#### DATASET RECORDS
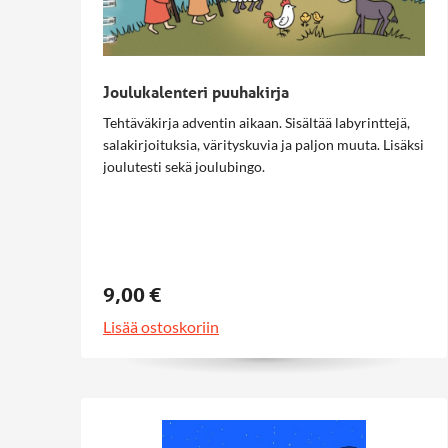
Joulukalenteri puuhakirja
Tehtäväkirja adventin aikaan. Sisältää labyrinttejä,
salakirjoituksia, värityskuvia ja paljon muuta. Lisäksi
joulutesti sekä joulubingo.
9,00 €
Lisää ostoskoriin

#### WHAT YOU HAVE TO DO
Give back exactly the lines that run from the line with "Tehtäväkirja adventin aikaan." through the close of the material, counting both ends, and nothing more.

#### EXPECTED ANSWER
Tehtäväkirja adventin aikaan. Sisältää labyrinttejä,
salakirjoituksia, värityskuvia ja paljon muuta. Lisäksi
joulutesti sekä joulubingo.
9,00 €
Lisää ostoskoriin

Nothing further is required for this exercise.